Britain’s engineering major Rolls Royce and DRDO have been working on developing an engine for military jets and the UK is keen on many such joint projects, British Defence Secretary Sir Michael Fallon said today.
After holding talks with Defence Minister Arun Jaitley, he said Britain has also agreed to having defence equipment cooperation with India for collaboration in developing military hardware, including air defence missile systems.
Sir Michael said the two sides also agreed to cooperate in readying aircraft carriers, which are under construction, for sea trials. The cooperation will cover technical aspects, training regimes and doctrines on deployment of the aircraft carriers.

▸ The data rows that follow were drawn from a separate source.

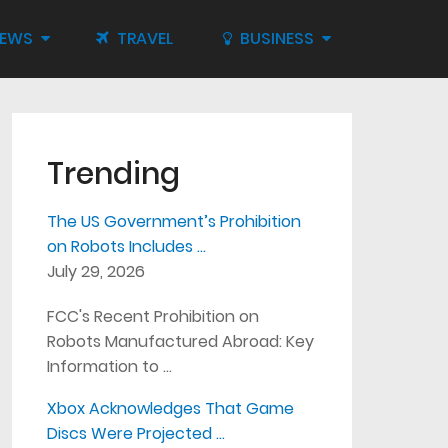
IEWS
TRAVEL
BUSINESS
Trending
The US Government’s Prohibition
on Robots Includes …
July 29, 2026
FCC's Recent Prohibition on
Robots Manufactured Abroad: Key
Information to …
Xbox Acknowledges That Game
Discs Were Projected …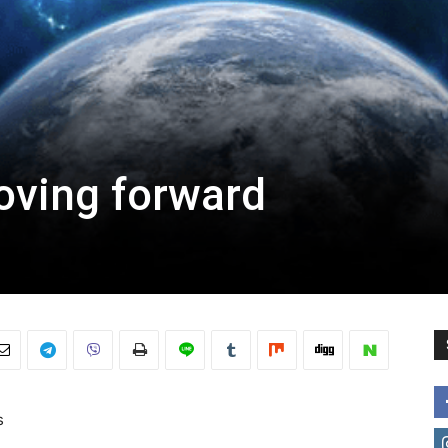
oving forward
s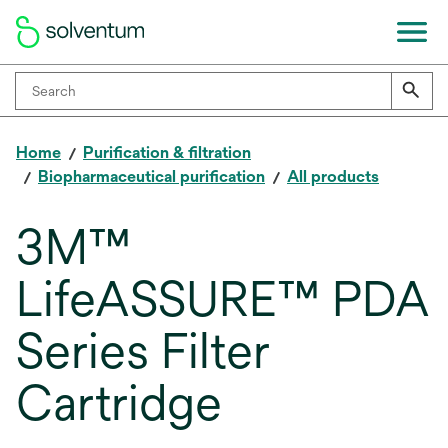
Home
Purification & filtration
Biopharmaceutical purification
All products
3M™
LifeASSURE™ PDA
Series Filter
Cartridge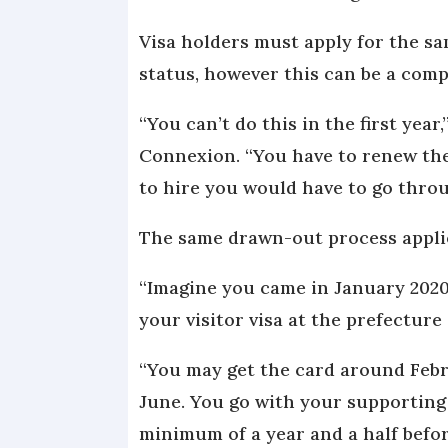
Visa holders must apply for the sa
status, however this can be a com
“You can’t do this in the first year
Connexion. “You have to renew the v
to hire you would have to go throu
The same drawn-out process appli
“Imagine you came in January 2020
your visitor visa at the prefecture 
“You may get the card around Febr
June. You go with your supporting 
minimum of a year and a half befo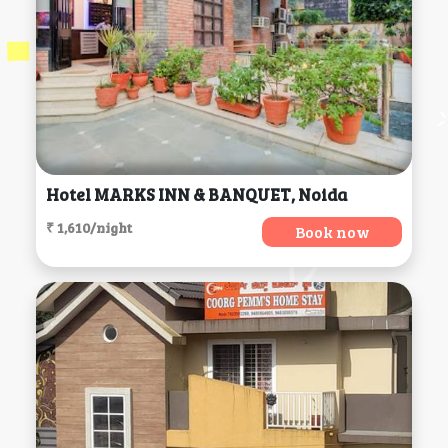
Hotel MARKS INN & BANQUET, Noida
₹ 1,610/night
Book now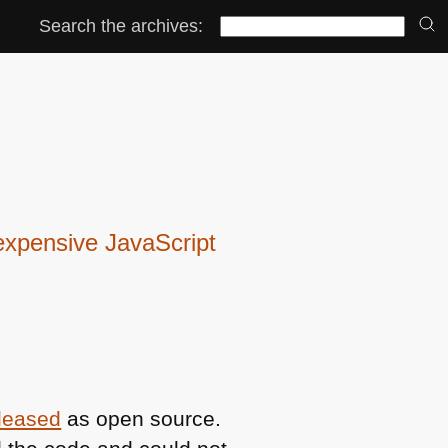
Search the archives:
expensive JavaScript
eleased
as open source.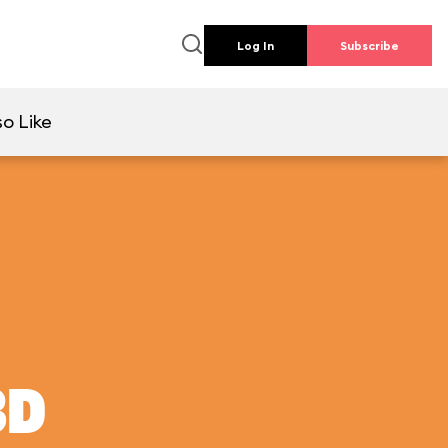
Log In
Subscribe
so Like
3D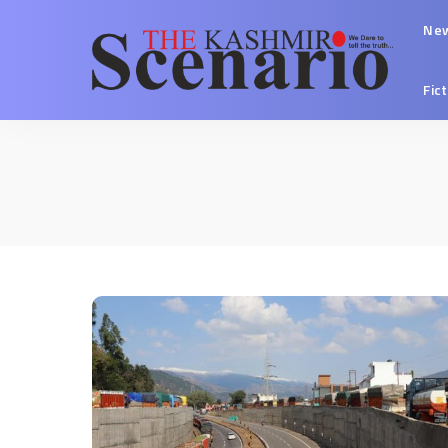
Ne
Fic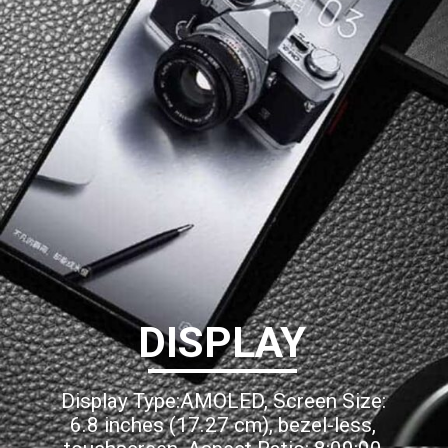
DISPLAY
Display Type:AMOLED, Screen Size:
6.8 inches (17.27 cm), bezel-less,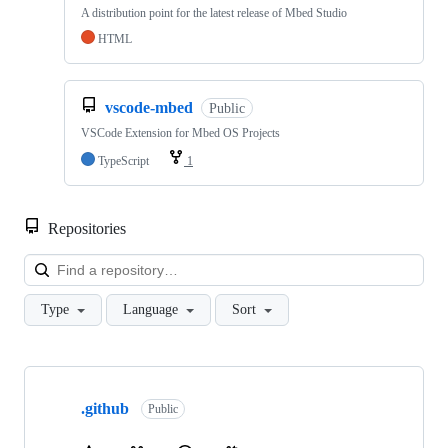
A distribution point for the latest release of Mbed Studio
HTML
vscode-mbed
Public
VSCode Extension for Mbed OS Projects
TypeScript
1
Repositories
Loa
Type
Language
Sort
Showing
10
.github
of
Public
682
repositories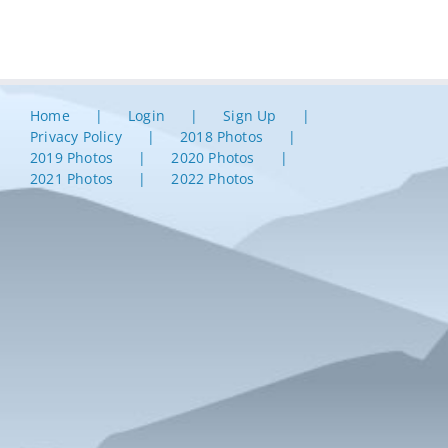
Home
Login
Sign Up
Privacy Policy
2018 Photos
2019 Photos
2020 Photos
2021 Photos
2022 Photos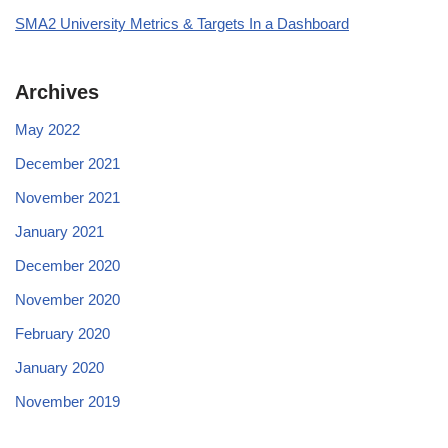
SMA2 University Metrics & Targets In a Dashboard
Archives
May 2022
December 2021
November 2021
January 2021
December 2020
November 2020
February 2020
January 2020
November 2019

On the jet engine project, Stephen Phipson, head of the UK’s defence and security organisation in the departnment of international trade, said the gas turbine engine will have high-class military technology without elaborating on details.
“Together we can build one of the most efficient jet engines,” he said.
Sir Michael, here on a four-day visit, stressed on deeper bilateral ties in defence production notwithstanding UK’s strict export control regime. He said the British government had approved 99 per cent of all export licences for defence supplies to India last year.
“We want to see collaboration between our defence companies so that they can use India as launchpad for export to third countries,” he said.
Replying to a question, he said there was no specific talks on fighter aircraft.
The Defence Secretary said the two countries agreed to continue bilateral defence exercises. Army, navy and air force of the two nations will have exercises this year.
The British Defence Secretary said the two sides resolved to ramp up cooperation to contain cyber crime, particularly in the financial services sector.
Identifying terrorism as a major threat, he said Britain wants to deepen cooperation with India in fighting the menace.
Referring to Afghanistan, he said the UK will work with India and other governments in the region to bring down tension in the war-ravaged country.
Asked about alleged corruption involving a British defence firm which is active in India, he refused to comment.